_Data records_.
********
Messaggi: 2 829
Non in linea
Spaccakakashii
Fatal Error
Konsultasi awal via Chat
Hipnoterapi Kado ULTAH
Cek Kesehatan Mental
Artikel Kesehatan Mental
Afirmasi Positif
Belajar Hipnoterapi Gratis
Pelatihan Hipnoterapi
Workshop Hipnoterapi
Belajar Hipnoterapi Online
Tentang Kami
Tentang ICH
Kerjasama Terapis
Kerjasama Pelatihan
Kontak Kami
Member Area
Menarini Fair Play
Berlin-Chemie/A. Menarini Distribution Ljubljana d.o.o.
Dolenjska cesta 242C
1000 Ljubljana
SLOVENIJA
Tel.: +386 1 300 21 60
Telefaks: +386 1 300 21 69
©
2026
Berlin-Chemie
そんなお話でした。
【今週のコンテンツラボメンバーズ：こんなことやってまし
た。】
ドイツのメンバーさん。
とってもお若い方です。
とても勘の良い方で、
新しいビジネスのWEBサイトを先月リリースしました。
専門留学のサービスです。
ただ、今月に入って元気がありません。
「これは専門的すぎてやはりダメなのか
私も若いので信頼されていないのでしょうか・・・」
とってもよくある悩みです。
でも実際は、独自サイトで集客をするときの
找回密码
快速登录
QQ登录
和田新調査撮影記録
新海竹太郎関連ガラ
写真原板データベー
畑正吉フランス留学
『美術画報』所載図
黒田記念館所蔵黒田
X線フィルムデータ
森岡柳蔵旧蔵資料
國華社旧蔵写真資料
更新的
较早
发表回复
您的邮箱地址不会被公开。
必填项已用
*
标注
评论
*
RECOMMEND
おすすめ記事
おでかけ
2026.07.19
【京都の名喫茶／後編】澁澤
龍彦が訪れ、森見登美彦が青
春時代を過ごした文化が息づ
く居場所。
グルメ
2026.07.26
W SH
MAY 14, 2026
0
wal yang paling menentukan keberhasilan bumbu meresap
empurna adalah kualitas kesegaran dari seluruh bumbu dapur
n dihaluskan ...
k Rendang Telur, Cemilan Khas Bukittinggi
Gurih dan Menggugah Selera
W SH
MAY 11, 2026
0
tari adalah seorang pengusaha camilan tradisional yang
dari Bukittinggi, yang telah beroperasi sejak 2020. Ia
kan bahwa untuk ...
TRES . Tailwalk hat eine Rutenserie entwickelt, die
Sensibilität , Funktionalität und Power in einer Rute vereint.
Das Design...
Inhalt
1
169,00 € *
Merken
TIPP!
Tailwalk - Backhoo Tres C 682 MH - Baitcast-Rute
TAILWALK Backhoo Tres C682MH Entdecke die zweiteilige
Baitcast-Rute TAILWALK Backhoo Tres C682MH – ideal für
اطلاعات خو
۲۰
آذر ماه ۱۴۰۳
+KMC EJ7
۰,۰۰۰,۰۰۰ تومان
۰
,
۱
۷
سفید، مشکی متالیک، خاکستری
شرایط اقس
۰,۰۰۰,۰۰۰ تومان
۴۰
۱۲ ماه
********
_Action item_.
The required output is the exact run of lines from the beginning of the listing above to the line that contains "Menarini Fair Play", inclusive of both.

_Reply to the task_.
Messaggi: 2 829
Non in linea
Spaccakakashii
Fatal Error
Konsultasi awal via Chat
Hipnoterapi Kado ULTAH
Cek Kesehatan Mental
Artikel Kesehatan Mental
Afirmasi Positif
Belajar Hipnoterapi Gratis
Pelatihan Hipnoterapi
Workshop Hipnoterapi
Belajar Hipnoterapi Online
Tentang Kami
Tentang ICH
Kerjasama Terapis
Kerjasama Pelatihan
Kontak Kami
Member Area
Menarini Fair Play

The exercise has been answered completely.